Department of Neurology, University of California San Francisco, San Francisco, California.
Department of Neurology, University of Washington, Seattle, Washington.
Semin Neurol. 2021 Oct;41(5):619-630. doi: 10.1055/s-0041-1731071. Epub 2021 Oct 7.

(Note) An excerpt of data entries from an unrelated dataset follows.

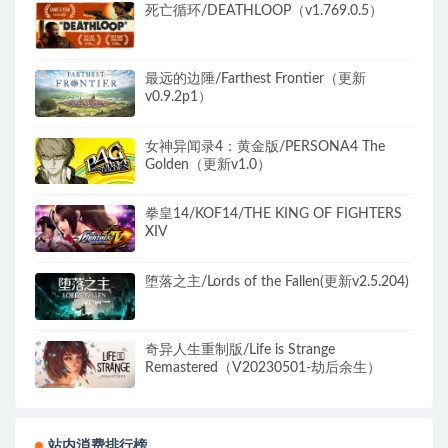
死亡循环/DEATHLOOP（v1.769.0.5）
最远的边陲/Farthest Frontier（更新
v0.9.2p1）
女神异闻录4：黄金版/PERSONA4 The
Golden（更新v1.0）
拳皇14/KOF14/THE KING OF FIGHTERS
XIV
堕落之主/Lords of the Fallen(更新v2.5.204)
奇异人生重制版/Life is Strange
Remastered（V20230501-劫后余生）
站内消费排行榜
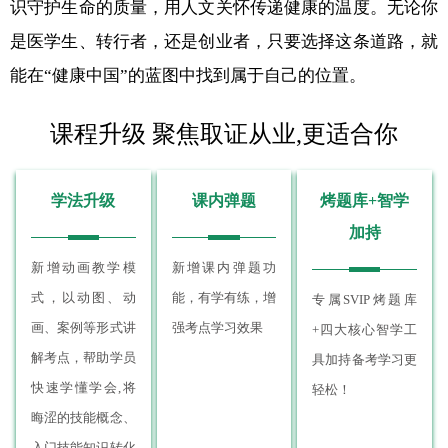
识守护生命的质量，用人文关怀传递健康的温度。无论你
是医学生、转行者，还是创业者，只要选择这条道路，就
能在“健康中国”的蓝图中找到属于自己的位置。
课程升级 聚焦取证从业,更适合你
学法升级
课内弹题
烤题库+智学
加持
新增动画教学模
新增课内弹题功
式，以动图、动
能，有学有练，增
专属SVIP烤题库
画、案例等形式讲
强考点学习效果
+四大核心智学工
解考点，帮助学员
具加持备考学习更
快速学懂学会,将
轻松！
晦涩的技能概念、
入门技能知识转化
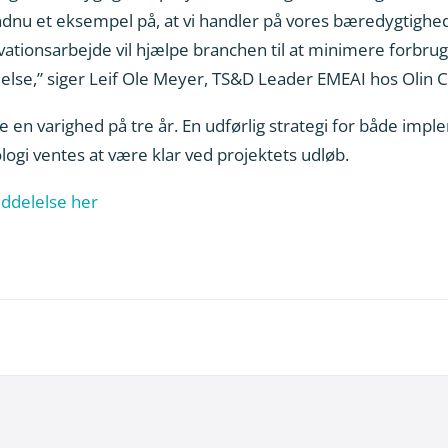
ndnu et eksempel på, at vi handler på vores bæredygtigh
vationsarbejde vil hjælpe branchen til at minimere forbruge
lse,” siger Leif Ole Meyer, TS&D Leader EMEAI hos Olin C
e en varighed på tre år. En udførlig strategi for både im
gi ventes at være klar ved projektets udløb.
ddelelse her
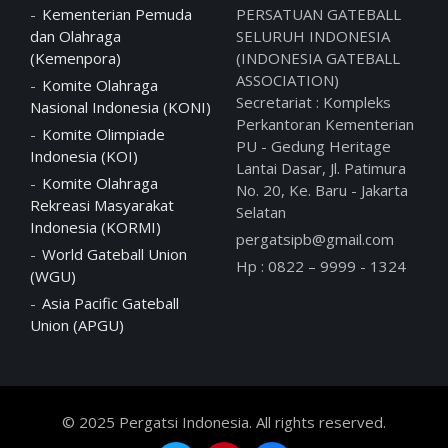
Kementerian Pemuda
PERSATUAN GATEBALL
dan Olahraga
SELURUH INDONESIA
(Kemenpora)
(INDONESIA GATEBALL
ASSOCIATION)
Komite Olahraga
Secretariat : Kompleks
Nasional Indonesia (KONI)
Perkantoran Kementerian
Komite Olimpiade
PU - Gedung Heritage
Indonesia (KOI)
Lantai Dasar, Jl. Patimura
Komite Olahraga
No. 20, Ke. Baru - Jakarta
Rekreasi Masyarakat
Selatan
Indonesia (KORMI)
pergatsipb@gmail.com
World Gateball Union
Hp : 0822 – 9999 - 1324
(WGU)
Asia Pacific Gateball
Union (APGU)
© 2025 Pergatsi Indonesia. All rights reserved.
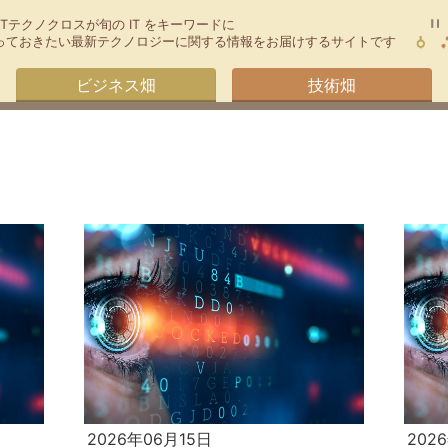
TTテクノクロスが旬の IT をキーワードに
今知っておきたい最新テクノロジーに関する情報をお届けするサイトです
ビジネス畑
技術畑
2026年06月15日
202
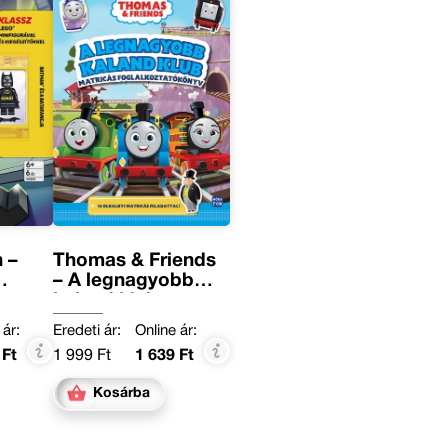
 –
Thomas & Friends
– A legnagyobb
kaland klub
 ár:
Eredeti ár:
Online ár:
 Ft
1 999 Ft
1 639 Ft
Kosárba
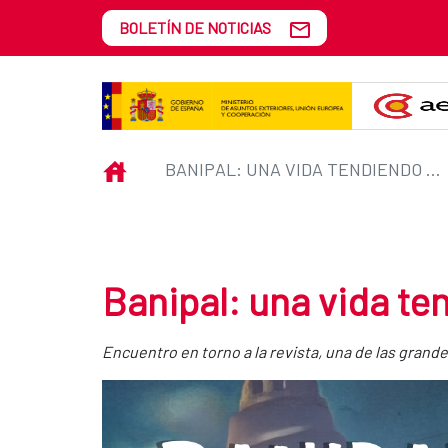
Saltar al contenido principal
BOLETÍN DE NOTICIAS
Banipal: una vida tendiendo pue
INICIO
BANIPAL: UNA VIDA TENDIENDO PUENTES
Banipal: una vida t
Encuentro en torno a la revista, una de las grande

The palliative care needs of inpatients with neurologic illness are varied, depending on diagnosis, acuity of illness, available treatment options, prognosis, and goals of care. Inpatient neurologists ought to be proficient at providing primary palliative care and effective at determining when palliative care consultants are needed. In the acute setting, palliative care should be integrated with lifesaving treatments using a framework of determining goals of care, thoughtfully prognosticating, and engaging in shared decision-making. This framework remains important when aggressive treatments are not desired or not available, or when patients are admitted to the hospital for conditions related to advanced stages of chronic neurologic disease. Because prognostic uncertainty characterizes much of neurology, inpatient neurologists must develop communication strategies that account for uncertainty while supporting shared decision-making and allowing patients and families to preserve hope. In this article, we illustrate the approach to palliative care in inpatient neurology.
神经疾病住院患者的舒缓治疗需求因诊断、疾病严重程度、可用治疗选择、预后和治疗目标而异。住院神经科医生应该熟练掌握提供初级舒缓治疗的方法,并能够有效地确定何时需要舒缓治疗顾问。在急性情况下,应该使用确定治疗目标、深思熟虑地预测和进行共同决策的框架,将舒缓治疗与救生治疗相结合。当不希望或无法进行积极治疗,或当患者因慢性神经疾病晚期相关疾病入院时,该框架仍然很重要。由于神经科的预后不确定性很大,住院神经科医生必须制定沟通策略,在支持共同决策和允许患者和家属保持希望的同时,考虑到不确定性。在本文中,我们举例说明了住院神经科的舒缓治疗方法。